# YOUR ASSIGNMENT:
In the entries below, find each line with the word "right" and return it.

■ ■ ■ ■

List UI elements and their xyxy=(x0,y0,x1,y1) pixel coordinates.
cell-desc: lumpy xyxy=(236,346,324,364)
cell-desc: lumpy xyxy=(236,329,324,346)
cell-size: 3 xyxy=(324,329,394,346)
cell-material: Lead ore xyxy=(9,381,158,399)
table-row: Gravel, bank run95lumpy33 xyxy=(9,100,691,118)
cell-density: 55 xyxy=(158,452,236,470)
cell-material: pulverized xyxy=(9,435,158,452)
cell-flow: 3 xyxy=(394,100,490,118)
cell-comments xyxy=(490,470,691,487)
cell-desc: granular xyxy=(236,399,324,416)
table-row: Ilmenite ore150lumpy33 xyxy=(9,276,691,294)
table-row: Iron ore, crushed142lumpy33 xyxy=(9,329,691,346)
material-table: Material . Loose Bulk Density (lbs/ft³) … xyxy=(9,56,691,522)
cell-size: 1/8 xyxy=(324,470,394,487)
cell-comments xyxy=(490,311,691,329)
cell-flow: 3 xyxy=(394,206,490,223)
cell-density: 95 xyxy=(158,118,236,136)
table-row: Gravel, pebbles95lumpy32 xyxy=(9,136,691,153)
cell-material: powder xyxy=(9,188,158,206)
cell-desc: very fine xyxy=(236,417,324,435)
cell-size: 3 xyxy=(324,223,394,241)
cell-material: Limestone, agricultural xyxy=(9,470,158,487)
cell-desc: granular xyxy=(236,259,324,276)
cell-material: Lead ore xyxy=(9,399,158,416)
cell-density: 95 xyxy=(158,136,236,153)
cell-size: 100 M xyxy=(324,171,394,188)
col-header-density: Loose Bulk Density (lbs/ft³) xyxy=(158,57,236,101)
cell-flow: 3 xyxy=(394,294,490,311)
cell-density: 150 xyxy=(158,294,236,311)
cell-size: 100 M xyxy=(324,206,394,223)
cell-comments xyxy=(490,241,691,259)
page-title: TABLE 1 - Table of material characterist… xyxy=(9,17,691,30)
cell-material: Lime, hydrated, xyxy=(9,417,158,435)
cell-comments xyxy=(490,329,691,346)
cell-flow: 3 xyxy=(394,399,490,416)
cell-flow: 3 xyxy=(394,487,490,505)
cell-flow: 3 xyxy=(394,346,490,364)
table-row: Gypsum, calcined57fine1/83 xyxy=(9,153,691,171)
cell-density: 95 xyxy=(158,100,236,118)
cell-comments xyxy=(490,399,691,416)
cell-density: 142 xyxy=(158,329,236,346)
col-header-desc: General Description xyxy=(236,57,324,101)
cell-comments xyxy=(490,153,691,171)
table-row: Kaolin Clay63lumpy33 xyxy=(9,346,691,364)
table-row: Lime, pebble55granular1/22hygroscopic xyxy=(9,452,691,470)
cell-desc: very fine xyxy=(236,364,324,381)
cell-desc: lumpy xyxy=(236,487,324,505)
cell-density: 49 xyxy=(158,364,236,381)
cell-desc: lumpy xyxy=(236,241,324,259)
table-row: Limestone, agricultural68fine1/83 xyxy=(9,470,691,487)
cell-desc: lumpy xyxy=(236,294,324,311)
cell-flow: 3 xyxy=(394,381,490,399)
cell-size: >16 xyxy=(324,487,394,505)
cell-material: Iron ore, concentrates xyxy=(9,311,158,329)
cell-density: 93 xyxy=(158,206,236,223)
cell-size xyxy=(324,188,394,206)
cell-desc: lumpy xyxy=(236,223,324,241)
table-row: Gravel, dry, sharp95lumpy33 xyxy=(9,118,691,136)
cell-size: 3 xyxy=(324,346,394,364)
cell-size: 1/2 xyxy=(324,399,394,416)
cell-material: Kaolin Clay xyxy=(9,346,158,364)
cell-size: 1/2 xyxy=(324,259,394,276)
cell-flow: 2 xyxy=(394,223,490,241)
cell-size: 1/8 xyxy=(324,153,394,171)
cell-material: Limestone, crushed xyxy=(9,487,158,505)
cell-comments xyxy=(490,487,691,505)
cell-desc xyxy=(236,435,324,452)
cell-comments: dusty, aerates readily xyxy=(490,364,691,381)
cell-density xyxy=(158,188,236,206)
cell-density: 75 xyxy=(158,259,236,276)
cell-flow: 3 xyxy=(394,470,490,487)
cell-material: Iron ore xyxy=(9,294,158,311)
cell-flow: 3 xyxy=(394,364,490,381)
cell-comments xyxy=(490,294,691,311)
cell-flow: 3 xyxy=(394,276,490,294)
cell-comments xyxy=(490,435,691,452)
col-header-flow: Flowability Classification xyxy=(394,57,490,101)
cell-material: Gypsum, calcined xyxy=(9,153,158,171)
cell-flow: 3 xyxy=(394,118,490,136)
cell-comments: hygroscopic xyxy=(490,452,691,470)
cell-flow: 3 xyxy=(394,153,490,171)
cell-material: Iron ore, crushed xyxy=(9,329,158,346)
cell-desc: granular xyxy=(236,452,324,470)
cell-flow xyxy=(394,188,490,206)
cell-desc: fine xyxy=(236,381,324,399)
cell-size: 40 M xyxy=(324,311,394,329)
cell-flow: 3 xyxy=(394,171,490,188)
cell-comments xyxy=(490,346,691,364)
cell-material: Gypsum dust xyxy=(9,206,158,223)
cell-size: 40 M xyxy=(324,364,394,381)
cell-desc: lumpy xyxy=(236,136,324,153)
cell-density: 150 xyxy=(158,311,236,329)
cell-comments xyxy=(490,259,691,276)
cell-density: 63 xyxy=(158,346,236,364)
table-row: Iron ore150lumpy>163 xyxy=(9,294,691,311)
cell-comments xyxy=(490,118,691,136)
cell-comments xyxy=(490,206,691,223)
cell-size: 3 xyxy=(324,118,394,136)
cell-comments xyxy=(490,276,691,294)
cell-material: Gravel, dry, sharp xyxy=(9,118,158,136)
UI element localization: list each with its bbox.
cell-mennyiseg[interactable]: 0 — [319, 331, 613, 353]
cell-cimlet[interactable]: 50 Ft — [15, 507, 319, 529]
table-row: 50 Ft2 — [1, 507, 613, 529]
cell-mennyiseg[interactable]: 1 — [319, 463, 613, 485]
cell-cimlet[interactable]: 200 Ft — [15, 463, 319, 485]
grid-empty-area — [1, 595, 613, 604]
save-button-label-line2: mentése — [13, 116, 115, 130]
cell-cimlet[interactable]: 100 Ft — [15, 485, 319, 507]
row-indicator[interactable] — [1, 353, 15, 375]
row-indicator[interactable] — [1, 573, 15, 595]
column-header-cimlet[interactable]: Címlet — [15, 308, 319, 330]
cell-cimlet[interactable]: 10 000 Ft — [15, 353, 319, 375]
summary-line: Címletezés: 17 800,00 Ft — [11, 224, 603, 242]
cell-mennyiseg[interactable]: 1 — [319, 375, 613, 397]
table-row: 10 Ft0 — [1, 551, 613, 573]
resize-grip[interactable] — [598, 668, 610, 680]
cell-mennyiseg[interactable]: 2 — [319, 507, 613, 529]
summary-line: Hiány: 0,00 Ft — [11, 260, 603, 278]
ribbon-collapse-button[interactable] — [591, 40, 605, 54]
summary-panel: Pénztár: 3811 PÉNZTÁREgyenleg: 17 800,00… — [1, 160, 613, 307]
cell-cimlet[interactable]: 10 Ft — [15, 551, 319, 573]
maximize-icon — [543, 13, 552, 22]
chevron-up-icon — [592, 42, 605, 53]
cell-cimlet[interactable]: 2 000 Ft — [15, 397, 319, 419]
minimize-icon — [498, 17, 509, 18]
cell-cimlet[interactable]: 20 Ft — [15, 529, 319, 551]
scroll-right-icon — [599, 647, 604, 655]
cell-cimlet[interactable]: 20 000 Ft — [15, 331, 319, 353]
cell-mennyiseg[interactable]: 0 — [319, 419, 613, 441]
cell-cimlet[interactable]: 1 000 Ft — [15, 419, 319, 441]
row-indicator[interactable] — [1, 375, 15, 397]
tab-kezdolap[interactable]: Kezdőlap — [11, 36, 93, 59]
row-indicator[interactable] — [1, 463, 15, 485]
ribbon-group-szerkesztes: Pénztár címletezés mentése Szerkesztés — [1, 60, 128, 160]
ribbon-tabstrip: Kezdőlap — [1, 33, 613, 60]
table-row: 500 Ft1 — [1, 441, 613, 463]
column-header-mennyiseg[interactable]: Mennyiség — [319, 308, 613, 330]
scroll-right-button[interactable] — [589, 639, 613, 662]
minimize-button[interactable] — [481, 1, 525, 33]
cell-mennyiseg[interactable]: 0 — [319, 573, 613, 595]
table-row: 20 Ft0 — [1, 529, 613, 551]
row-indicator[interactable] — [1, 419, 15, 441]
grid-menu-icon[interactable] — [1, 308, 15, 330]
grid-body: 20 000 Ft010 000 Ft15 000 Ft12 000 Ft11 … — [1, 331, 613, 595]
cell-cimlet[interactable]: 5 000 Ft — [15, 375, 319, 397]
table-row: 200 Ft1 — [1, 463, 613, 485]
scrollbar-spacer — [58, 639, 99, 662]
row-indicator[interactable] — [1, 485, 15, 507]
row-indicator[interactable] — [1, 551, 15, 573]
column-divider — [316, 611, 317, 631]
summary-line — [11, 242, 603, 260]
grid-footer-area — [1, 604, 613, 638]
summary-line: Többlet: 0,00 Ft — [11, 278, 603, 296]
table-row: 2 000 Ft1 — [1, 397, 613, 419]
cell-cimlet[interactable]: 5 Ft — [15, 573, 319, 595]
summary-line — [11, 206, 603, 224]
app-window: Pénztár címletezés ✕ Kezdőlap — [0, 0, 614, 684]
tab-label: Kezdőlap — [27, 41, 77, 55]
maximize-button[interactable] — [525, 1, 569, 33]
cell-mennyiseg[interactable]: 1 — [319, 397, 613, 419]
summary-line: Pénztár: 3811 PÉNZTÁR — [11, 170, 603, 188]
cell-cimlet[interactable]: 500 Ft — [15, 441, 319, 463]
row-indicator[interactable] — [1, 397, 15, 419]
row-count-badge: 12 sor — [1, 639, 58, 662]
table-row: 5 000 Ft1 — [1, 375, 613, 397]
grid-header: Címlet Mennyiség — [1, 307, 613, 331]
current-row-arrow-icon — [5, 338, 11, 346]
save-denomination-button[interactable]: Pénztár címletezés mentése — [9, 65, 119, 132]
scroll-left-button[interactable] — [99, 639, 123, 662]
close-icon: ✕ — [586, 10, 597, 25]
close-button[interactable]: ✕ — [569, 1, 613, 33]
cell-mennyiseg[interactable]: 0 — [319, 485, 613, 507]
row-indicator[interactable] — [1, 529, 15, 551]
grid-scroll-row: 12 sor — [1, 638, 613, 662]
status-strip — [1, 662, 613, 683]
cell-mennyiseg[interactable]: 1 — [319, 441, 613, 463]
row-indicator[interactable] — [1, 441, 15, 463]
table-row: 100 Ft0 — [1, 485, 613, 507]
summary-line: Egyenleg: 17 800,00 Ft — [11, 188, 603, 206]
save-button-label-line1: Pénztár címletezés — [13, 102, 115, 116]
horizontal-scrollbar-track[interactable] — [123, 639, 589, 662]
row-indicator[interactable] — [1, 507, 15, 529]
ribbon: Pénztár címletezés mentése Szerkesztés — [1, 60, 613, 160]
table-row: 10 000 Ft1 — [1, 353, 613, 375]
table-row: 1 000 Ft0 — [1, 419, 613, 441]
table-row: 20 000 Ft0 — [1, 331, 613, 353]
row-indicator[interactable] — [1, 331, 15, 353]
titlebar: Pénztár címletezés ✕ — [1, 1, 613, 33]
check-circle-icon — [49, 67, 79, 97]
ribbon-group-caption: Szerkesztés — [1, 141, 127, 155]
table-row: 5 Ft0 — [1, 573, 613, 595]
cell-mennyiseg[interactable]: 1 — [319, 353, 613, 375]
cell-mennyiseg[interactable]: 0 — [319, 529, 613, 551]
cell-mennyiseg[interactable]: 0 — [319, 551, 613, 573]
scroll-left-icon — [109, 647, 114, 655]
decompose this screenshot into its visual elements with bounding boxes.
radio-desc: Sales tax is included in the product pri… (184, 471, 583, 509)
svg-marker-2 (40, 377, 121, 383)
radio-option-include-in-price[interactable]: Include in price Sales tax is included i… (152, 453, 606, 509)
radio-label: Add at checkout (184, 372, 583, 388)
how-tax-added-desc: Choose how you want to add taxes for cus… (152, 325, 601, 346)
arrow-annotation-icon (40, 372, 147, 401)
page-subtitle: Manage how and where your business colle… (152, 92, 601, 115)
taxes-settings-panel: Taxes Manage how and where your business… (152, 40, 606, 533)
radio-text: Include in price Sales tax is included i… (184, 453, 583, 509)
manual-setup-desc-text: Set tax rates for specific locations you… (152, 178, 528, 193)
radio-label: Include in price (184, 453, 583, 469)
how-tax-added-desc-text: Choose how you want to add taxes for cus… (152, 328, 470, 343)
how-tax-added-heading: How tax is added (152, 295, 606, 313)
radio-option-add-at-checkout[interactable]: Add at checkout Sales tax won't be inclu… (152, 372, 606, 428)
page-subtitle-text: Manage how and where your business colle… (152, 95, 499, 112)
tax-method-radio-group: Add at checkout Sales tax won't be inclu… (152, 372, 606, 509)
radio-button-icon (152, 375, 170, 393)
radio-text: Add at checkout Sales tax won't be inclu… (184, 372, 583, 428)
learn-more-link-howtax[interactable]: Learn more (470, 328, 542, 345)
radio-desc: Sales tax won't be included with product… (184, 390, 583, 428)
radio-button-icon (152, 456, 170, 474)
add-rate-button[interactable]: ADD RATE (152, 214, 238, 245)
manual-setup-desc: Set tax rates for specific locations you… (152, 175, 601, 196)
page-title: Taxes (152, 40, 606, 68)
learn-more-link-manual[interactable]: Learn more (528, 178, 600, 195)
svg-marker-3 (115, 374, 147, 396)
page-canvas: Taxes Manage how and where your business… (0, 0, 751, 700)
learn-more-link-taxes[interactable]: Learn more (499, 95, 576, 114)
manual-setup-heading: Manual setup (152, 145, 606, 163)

■ ■ ■ ■

# ANSWER SPACE:
scroll-right-icon — [599, 647, 604, 655]
scroll-right-button[interactable] — [589, 639, 613, 662]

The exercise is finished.